§ **Saved data entries**:

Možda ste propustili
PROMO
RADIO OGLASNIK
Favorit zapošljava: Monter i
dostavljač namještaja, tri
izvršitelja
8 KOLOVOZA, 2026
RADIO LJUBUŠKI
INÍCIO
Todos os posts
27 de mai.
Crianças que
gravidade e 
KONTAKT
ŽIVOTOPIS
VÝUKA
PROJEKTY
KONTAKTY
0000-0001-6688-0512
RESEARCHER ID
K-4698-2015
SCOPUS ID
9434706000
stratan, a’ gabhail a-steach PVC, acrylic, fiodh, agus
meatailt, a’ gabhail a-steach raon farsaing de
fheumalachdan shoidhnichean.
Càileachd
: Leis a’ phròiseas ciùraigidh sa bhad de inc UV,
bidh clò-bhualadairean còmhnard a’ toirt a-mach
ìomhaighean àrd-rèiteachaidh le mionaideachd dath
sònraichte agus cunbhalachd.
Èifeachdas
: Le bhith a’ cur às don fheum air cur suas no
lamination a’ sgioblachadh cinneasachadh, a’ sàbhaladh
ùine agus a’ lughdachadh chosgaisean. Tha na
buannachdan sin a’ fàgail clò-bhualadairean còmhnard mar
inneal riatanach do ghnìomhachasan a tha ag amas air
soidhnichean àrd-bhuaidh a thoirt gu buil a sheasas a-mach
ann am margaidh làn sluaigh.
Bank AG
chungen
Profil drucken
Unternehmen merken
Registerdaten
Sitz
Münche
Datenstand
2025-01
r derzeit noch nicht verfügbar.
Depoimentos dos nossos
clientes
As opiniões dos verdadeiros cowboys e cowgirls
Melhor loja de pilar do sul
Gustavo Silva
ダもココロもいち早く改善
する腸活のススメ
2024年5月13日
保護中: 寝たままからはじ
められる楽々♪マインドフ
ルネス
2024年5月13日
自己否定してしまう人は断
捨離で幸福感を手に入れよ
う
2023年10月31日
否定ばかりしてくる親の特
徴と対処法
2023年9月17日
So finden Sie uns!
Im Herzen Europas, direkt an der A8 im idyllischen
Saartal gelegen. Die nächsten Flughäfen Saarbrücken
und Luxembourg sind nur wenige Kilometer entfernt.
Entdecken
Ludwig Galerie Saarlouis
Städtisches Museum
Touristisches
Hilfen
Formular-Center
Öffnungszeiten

§ **Your goal**: Exactly reproduce the lines of the data above that run from the line containing "保護中: 寝たままからはじ" through the final one.

§ **The answer**:
保護中: 寝たままからはじ
められる楽々♪マインドフ
ルネス
2024年5月13日
自己否定してしまう人は断
捨離で幸福感を手に入れよ
う
2023年10月31日
否定ばかりしてくる親の特
徴と対処法
2023年9月17日
So finden Sie uns!
Im Herzen Europas, direkt an der A8 im idyllischen
Saartal gelegen. Die nächsten Flughäfen Saarbrücken
und Luxembourg sind nur wenige Kilometer entfernt.
Entdecken
Ludwig Galerie Saarlouis
Städtisches Museum
Touristisches
Hilfen
Formular-Center
Öffnungszeiten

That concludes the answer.